- [Exercise directions]: Please repeat the whole listing exactly, but leave the pictures out.
(Records shown Opens)
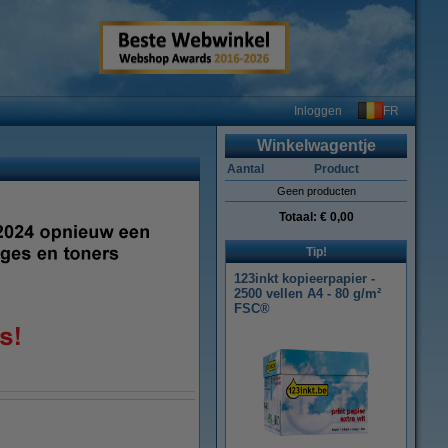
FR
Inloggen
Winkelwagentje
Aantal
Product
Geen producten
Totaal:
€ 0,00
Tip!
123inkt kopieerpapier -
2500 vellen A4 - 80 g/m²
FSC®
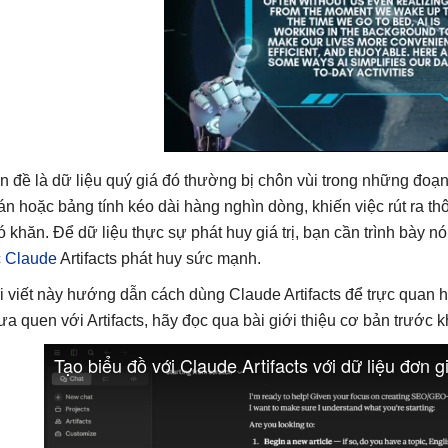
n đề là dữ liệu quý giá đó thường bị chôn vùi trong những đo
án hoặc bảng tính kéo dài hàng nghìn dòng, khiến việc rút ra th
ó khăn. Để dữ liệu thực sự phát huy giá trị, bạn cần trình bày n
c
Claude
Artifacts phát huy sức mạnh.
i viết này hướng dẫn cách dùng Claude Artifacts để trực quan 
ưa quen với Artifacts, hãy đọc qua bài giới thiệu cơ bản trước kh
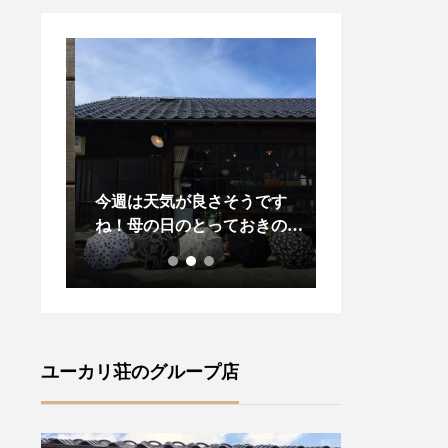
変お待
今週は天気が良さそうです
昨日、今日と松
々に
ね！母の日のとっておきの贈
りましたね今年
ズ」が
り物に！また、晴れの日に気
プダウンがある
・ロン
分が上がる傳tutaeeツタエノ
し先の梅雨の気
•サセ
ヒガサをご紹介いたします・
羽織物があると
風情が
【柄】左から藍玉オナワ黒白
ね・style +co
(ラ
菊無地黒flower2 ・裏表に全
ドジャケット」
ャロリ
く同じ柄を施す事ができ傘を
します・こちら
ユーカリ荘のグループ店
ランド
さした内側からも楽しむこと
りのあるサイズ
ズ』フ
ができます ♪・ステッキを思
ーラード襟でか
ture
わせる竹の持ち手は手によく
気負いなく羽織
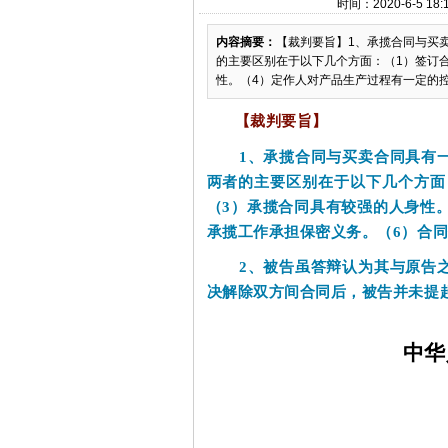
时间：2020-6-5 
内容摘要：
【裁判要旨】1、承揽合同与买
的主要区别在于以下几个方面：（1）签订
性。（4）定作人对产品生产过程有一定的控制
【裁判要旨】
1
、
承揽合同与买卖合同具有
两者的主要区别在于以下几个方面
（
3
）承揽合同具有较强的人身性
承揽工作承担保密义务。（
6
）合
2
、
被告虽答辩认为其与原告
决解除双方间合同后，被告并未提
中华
(Records shown Closes)
- [Result of this exercise]:
FR
Inloggen
Winkelwagentje
Aantal
Product
Geen producten
Totaal:
€ 0,00
Tip!
123inkt kopieerpapier -
2500 vellen A4 - 80 g/m²
FSC®
n đề là dữ liệu quý giá đó thường bị chôn vùi trong những đo
án hoặc bảng tính kéo dài hàng nghìn dòng, khiến việc rút ra th
ó khăn. Để dữ liệu thực sự phát huy giá trị, bạn cần trình bày n
c
Claude
Artifacts phát huy sức mạnh.
i viết này hướng dẫn cách dùng Claude Artifacts để trực quan 
ưa quen với Artifacts, hãy đọc qua bài giới thiệu cơ bản trước kh
変お待
今週は天気が良さそうです
昨日、今日と松
々に
ね！母の日のとっておきの贈
りましたね今年
ズ」が
り物に！また、晴れの日に気
プダウンがある
・ロン
分が上がる傳tutaeeツタエノ
し先の梅雨の気
•サセ
ヒガサをご紹介いたします・
羽織物があると
風情が
【柄】左から藍玉オナワ黒白
ね・style +co
(ラ
菊無地黒flower2 ・裏表に全
ドジャケット」
ャロリ
く同じ柄を施す事ができ傘を
します・こちら
ユーカリ荘のグループ店
ランド
さした内側からも楽しむこと
りのあるサイズ
ズ』フ
ができます ♪・ステッキを思
ーラード襟でか
ture
わせる竹の持ち手は手によく
気負いなく羽織
时间：2020-6-5 
内容摘要：
【裁判要旨】1、承揽合同与买
的主要区别在于以下几个方面：（1）签订
性。（4）定作人对产品生产过程有一定的控制
【裁判要旨】
1
、
承揽合同与买卖合同具有
两者的主要区别在于以下几个方面
（
3
）承揽合同具有较强的人身性
承揽工作承担保密义务。（
6
）合
2
、
被告虽答辩认为其与原告
决解除双方间合同后，被告并未提
中华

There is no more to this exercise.